Comment certaines sociétés ont évité l’effondrement

Dans mon post précédent, j’ai expliqué pourquoi les civilisations mayas ou de l’île de Pâques se sont effondrées, entraînant la disparition de leur culture mais aussi de la totalité de leur population. Or, l’effondrement n’était pas inéluctable. Pour cela il eût suffi que soient prises des mesures collectives et individuelles pour anticiper et relever les défis environnementaux qui menaçaient la vie de la collectivité. Dans mon livre Sacrée croissance!, Jared Diamond, – le biologiste américain , auteur de Collapse (L’effondrement)- rapporte plusieurs exemples de sociétés qui ont su éviter le pire. 

Extrait de mon livre:

Les success stories de ceux qui ont su éviter la catastrophe

 « Fort heureusement, dit Jared Diamond, l’histoire connut aussi de vraies success stories qui doivent être pour nous des sources d’espoir et d’inspiration. Elles nous montrent qu’il y a deux manières de résoudre les problèmes environnementaux graves : soit du bas vers le haut, soit du haut vers le bas. » Dans la première catégorie, a-t-il expliqué, il y a l’histoire de la Nouvelle-Guinée, une île située au nord de l’Australie, dont les Européens ont longtemps pensé que l’intérieur était inhabité en raison de la forteresse de montagnes qui bordaient ses côtes. Dans les années 1930, des pilotes survolèrent les Haute Terres et découvrirent un paysage transformé par des millions d’habitants, avec des jardins, des fossés pour l’irrigation et le drainage, des cultures en terrasses ou sur buttes, où poussaient des bananiers, du taro, de la canne à sucre, du manioc, des patates douces et une grande quantité de fruits et légumes. Installés depuis 46 000 ans sur ces terres, les aborigènes pratiquaient une agriculture durable depuis au moins 10 000 ans, ce que j’ai vu de mes propres yeux ! À un moment de leur histoire, ils avaient largement déforesté, puis ils inventèrent un système de sylviculture unique en plantant une espèce d’arbre, le casuarina oligodon, qui présente la caractéristique de croître rapidement et de fournir un bois de qualité pour la construction et la combustion. Enfin, cette société agricole veillait à maîtriser sa croissance démographique (grâce à la technique du coïtus interruptus et l’avortement) et elle était plutôt égalitaire : elle n’avait pas de chefs, mais des big men (grands hommes) peu épris de bling-bling et qui vivaient dans les mêmes huttes que les autres villageois.

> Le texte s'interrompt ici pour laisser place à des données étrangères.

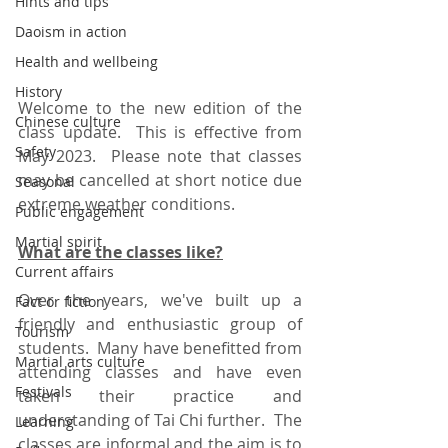
Hints and tips
Daoism in action
Health and wellbeing
History
Welcome to the new edition of the 
Chinese culture
class update.  This is effective from 
Safety
May 2023.  Please note that classes 
may be cancelled at short notice due 
Seasonal
extreme weather conditions.  
Public engagement
Martial spirit
What are the classes like?
Current affairs
Over the years, we've built up a 
Fact or fiction
friendly and enthusiastic group of 
Tourism
students.  Many have benefitted from 
Martial arts culture
attending classes and have even 
Festivals
taken their practice and 
understanding of Tai Chi further.  The 
Learning
classes are informal and the aim is to 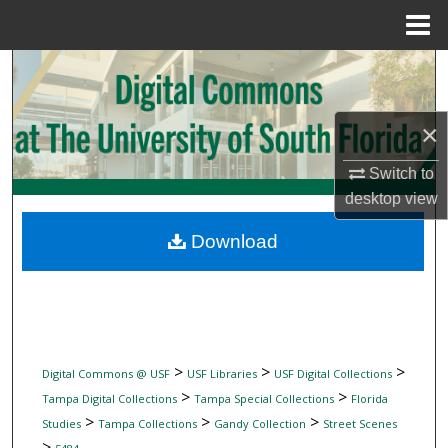
Menu
Home
Search
Browse Collections
×
My Account
Switch to
desktop
view
About
Download
Digital Commons Network™
>
>
>
Digital Commons @ USF
USF Libraries
USF Digital Collections
>
>
Tampa Digital Collections
Tampa Special Collections
Florida
>
>
>
Studies
Tampa Collections
Gandy Collection
Street Scenes
>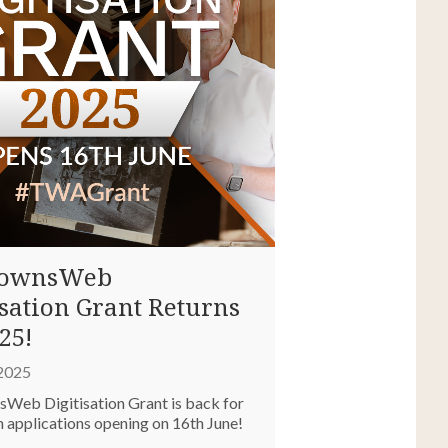
TownsWeb
isation Grant Returns
25!
 2025
Web Digitisation Grant is back for
h applications opening on 16th June!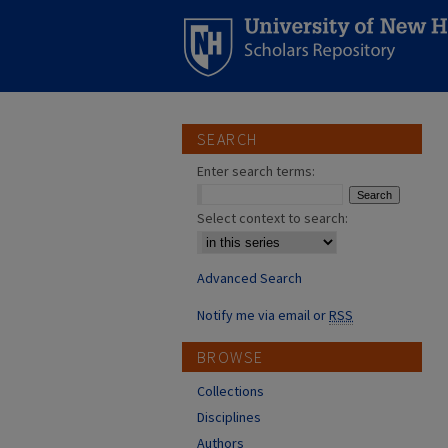
SEARCH
Enter search terms:
Select context to search:
Advanced Search
Notify me via email or
RSS
BROWSE
Collections
Disciplines
Authors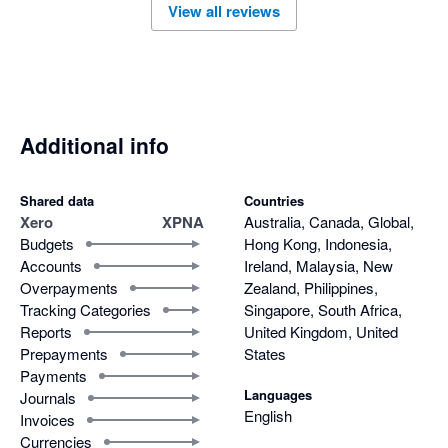
View all reviews
Additional info
Shared data
Countries
Xero
XPNA
Australia, Canada, Global,
Budgets
Hong Kong, Indonesia,
Accounts
Ireland, Malaysia, New
Overpayments
Zealand, Philippines,
Tracking Categories
Singapore, South Africa,
Reports
United Kingdom, United
Prepayments
States
Payments
Languages
Journals
English
Invoices
Currencies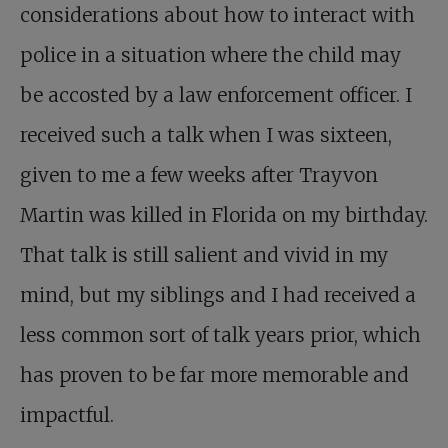
considerations about how to interact with
police in a situation where the child may
be accosted by a law enforcement officer. I
received such a talk when I was sixteen,
given to me a few weeks after Trayvon
Martin was killed in Florida on my birthday.
That talk is still salient and vivid in my
mind, but my siblings and I had received a
less common sort of talk years prior, which
has proven to be far more memorable and
impactful.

Dans la catégorie du haut vers le bas (top down), Jared Diamond avait cité l’exemple du Japon de l’ère des Togukawa, à partir du xviie siècle. À cette époque, l’archipel connaissait une grave crise environnementale due à un intense déboisement, commencé dix siècles plus tôt, au point que le pays vint à manquer de la précieuse ressource. Or, le bois, utilisé pour construire les maisons, les outils, les ustensiles et les armes, servait aussi de fourrage, engrais ou combustible. Les shoguns (généraux) imposèrent des mesures draconiennes pour reboiser le pays et assurer la pérennité des forêts : ils nommèrent des fonctionnaires chargés de clôturer les zones déboisées pour qu’elles puissent se régénérer, établirent des registres forestiers, interdirent l’abattage de certaines espèces, comme les cèdres ou les chênes, et édictèrent des quotas attribués à chaque famille. De la sorte, à la fin du xixe siècle, au moment où il reprenait ses échanges avec le monde extérieur, le Japon « vivait de façon durable, en presque totale autarcie ».

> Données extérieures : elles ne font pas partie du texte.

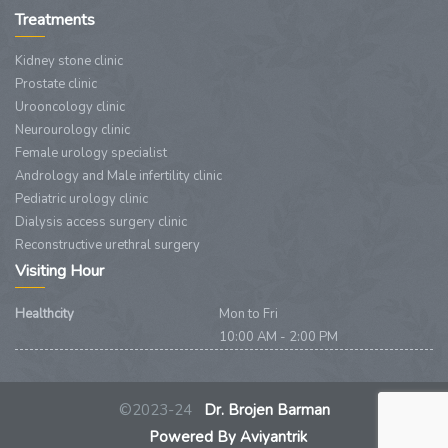
Treatments
Kidney stone clinic
Prostate clinic
Urooncology clinic
Neurourology clinic
Female urology specialist
Andrology and Male infertility clinic
Pediatric urology clinic
Dialysis access surgery clinic
Reconstructive urethral surgery
Visiting Hour
Healthcity
Mon to Fri
10:00 AM - 2:00 PM
©2023-24
Dr. Brojen Barman
Powered By Aviyantrik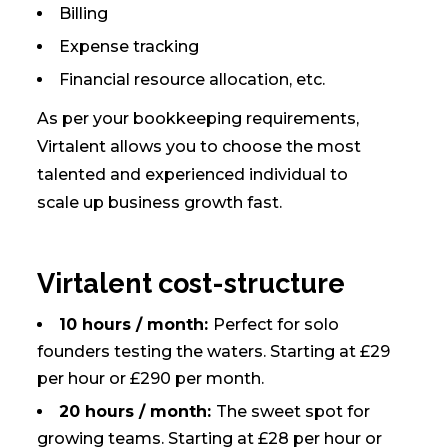
Billing
Expense tracking
Financial resource allocation, etc.
As per your bookkeeping requirements,
Virtalent allows you to choose the most
talented and experienced individual to
scale up business growth fast.
Virtalent cost-structure
10 hours / month:
Perfect for solo
founders testing the waters. Starting at £29
per hour or £290 per month.
20 hours / month:
The sweet spot for
growing teams. Starting at £28 per hour or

« Les histoires que je viens de vous raconter, avait commenté Jared Diamond, montrent l’importance de la décision collective et individuelle pour régler de graves problèmes environnementaux qui menacent la survie de la société dans son ensemble. C’est cette capacité qui a manqué aux Mayas ou aux habitants de l’île de Pâques. Pourquoi ? Si nous voulons nous-mêmes éviter l’effondrement, il est important que nous comprenions les mécanismes à l’œuvre dans l’échec. La première explication, c’est que le groupe d’humains n’est pas parvenu à anticiper le problème avant qu’il n’arrive parce qu’il n’en avait jamais connu de similaire. C’est le cas des Mayas qui déboisèrent les collines pour étendre les cultures. Parfois, le groupe peut avoir eu une expérience similaire très ancienne, mais celle-ci n’a pas été transmise, ni oralement ni par écrit : celle de la terrible sécheresse connue par les Mayas au iiie siècle n’a pas servi à leurs descendants quand elle s’est répétée au ixe siècle. Parfois, l’échec s’explique aussi par l’incapacité du groupe à percevoir un problème qui est déjà là. C’est ce qui s’est passé dans le Montana, où les propriétaires des mines ou des entreprises forestières n’habitaient pas dans l’État et avaient intérêt à minimiser l’impact des dégâts qu’ils causaient, parce qu’ils n’en souffraient pas directement, ce qui est une attitude récurrente des grandes compagnies. En Nouvelle-Guinée, en revanche, c’est la collectivité qui gérait les ressources de son territoire et chaque individu était responsable du bien-être de l’île. Il arrive aussi que le problème soit difficile à percevoir, parce que sa survenue est très lente. C’est le cas avec le réchauffement climatique. »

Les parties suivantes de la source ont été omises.